MATERIAL SHOWN Start Marker

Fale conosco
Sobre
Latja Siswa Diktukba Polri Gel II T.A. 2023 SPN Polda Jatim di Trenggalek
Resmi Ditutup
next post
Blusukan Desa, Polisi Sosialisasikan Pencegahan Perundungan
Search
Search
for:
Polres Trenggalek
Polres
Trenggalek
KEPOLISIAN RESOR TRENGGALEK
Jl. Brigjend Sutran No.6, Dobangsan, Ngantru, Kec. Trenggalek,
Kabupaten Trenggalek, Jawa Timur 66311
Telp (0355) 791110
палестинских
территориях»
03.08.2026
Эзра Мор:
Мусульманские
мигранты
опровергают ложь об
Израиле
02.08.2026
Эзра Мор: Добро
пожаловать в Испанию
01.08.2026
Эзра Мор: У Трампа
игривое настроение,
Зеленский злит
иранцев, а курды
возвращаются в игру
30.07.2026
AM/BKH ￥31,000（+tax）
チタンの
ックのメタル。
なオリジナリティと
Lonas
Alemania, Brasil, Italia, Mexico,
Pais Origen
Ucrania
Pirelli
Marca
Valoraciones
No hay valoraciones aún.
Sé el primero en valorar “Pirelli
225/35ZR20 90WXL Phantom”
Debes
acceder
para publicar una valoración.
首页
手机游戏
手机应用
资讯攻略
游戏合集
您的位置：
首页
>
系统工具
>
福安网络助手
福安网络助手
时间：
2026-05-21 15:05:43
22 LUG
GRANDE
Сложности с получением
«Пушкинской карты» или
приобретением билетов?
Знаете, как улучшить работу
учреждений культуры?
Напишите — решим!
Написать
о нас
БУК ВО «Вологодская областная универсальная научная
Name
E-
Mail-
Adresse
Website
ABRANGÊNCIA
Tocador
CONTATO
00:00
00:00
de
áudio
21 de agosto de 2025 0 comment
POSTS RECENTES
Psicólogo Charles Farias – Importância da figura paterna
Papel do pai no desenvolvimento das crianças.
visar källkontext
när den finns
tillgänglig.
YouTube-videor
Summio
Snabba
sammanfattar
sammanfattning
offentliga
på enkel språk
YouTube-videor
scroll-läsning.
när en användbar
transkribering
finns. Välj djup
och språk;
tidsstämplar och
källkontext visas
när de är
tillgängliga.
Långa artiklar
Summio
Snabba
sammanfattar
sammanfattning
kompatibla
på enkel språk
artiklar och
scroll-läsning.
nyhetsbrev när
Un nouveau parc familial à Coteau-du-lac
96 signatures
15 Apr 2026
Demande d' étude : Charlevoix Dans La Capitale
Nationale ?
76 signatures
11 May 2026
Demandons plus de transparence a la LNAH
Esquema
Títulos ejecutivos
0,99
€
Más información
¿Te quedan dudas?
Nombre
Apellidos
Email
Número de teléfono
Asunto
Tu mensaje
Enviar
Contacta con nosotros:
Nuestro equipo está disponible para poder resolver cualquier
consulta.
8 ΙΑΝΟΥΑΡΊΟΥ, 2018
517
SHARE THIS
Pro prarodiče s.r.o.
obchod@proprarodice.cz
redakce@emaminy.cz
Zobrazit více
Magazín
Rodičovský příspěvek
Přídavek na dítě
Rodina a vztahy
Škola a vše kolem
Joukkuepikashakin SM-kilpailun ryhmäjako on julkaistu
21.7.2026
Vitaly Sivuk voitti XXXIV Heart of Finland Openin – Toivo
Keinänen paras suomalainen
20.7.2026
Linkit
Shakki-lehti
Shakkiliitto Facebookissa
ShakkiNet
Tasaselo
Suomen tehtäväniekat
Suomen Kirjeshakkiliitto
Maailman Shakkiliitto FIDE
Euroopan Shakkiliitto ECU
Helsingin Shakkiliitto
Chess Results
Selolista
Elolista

MATERIAL SHOWN End Marker

#### ACTION ITEM
With nothing left out, print the data above exactly.

#### RESPONSE FOR THIS EXERCISE
Fale conosco
Sobre
Latja Siswa Diktukba Polri Gel II T.A. 2023 SPN Polda Jatim di Trenggalek
Resmi Ditutup
next post
Blusukan Desa, Polisi Sosialisasikan Pencegahan Perundungan
Search
Search
for:
Polres Trenggalek
Polres
Trenggalek
KEPOLISIAN RESOR TRENGGALEK
Jl. Brigjend Sutran No.6, Dobangsan, Ngantru, Kec. Trenggalek,
Kabupaten Trenggalek, Jawa Timur 66311
Telp (0355) 791110
палестинских
территориях»
03.08.2026
Эзра Мор:
Мусульманские
мигранты
опровергают ложь об
Израиле
02.08.2026
Эзра Мор: Добро
пожаловать в Испанию
01.08.2026
Эзра Мор: У Трампа
игривое настроение,
Зеленский злит
иранцев, а курды
возвращаются в игру
30.07.2026
AM/BKH ￥31,000（+tax）
チタンの
ックのメタル。
なオリジナリティと
Lonas
Alemania, Brasil, Italia, Mexico,
Pais Origen
Ucrania
Pirelli
Marca
Valoraciones
No hay valoraciones aún.
Sé el primero en valorar “Pirelli
225/35ZR20 90WXL Phantom”
Debes
acceder
para publicar una valoración.
首页
手机游戏
手机应用
资讯攻略
游戏合集
您的位置：
首页
>
系统工具
>
福安网络助手
福安网络助手
时间：
2026-05-21 15:05:43
22 LUG
GRANDE
Сложности с получением
«Пушкинской карты» или
приобретением билетов?
Знаете, как улучшить работу
учреждений культуры?
Напишите — решим!
Написать
о нас
БУК ВО «Вологодская областная универсальная научная
Name
E-
Mail-
Adresse
Website
ABRANGÊNCIA
Tocador
CONTATO
00:00
00:00
de
áudio
21 de agosto de 2025 0 comment
POSTS RECENTES
Psicólogo Charles Farias – Importância da figura paterna
Papel do pai no desenvolvimento das crianças.
visar källkontext
när den finns
tillgänglig.
YouTube-videor
Summio
Snabba
sammanfattar
sammanfattning
offentliga
på enkel språk
YouTube-videor
scroll-läsning.
när en användbar
transkribering
finns. Välj djup
och språk;
tidsstämplar och
källkontext visas
när de är
tillgängliga.
Långa artiklar
Summio
Snabba
sammanfattar
sammanfattning
kompatibla
på enkel språk
artiklar och
scroll-läsning.
nyhetsbrev när
Un nouveau parc familial à Coteau-du-lac
96 signatures
15 Apr 2026
Demande d' étude : Charlevoix Dans La Capitale
Nationale ?
76 signatures
11 May 2026
Demandons plus de transparence a la LNAH
Esquema
Títulos ejecutivos
0,99
€
Más información
¿Te quedan dudas?
Nombre
Apellidos
Email
Número de teléfono
Asunto
Tu mensaje
Enviar
Contacta con nosotros:
Nuestro equipo está disponible para poder resolver cualquier
consulta.
8 ΙΑΝΟΥΑΡΊΟΥ, 2018
517
SHARE THIS
Pro prarodiče s.r.o.
obchod@proprarodice.cz
redakce@emaminy.cz
Zobrazit více
Magazín
Rodičovský příspěvek
Přídavek na dítě
Rodina a vztahy
Škola a vše kolem
Joukkuepikashakin SM-kilpailun ryhmäjako on julkaistu
21.7.2026
Vitaly Sivuk voitti XXXIV Heart of Finland Openin – Toivo
Keinänen paras suomalainen
20.7.2026
Linkit
Shakki-lehti
Shakkiliitto Facebookissa
ShakkiNet
Tasaselo
Suomen tehtäväniekat
Suomen Kirjeshakkiliitto
Maailman Shakkiliitto FIDE
Euroopan Shakkiliitto ECU
Helsingin Shakkiliitto
Chess Results
Selolista
Elolista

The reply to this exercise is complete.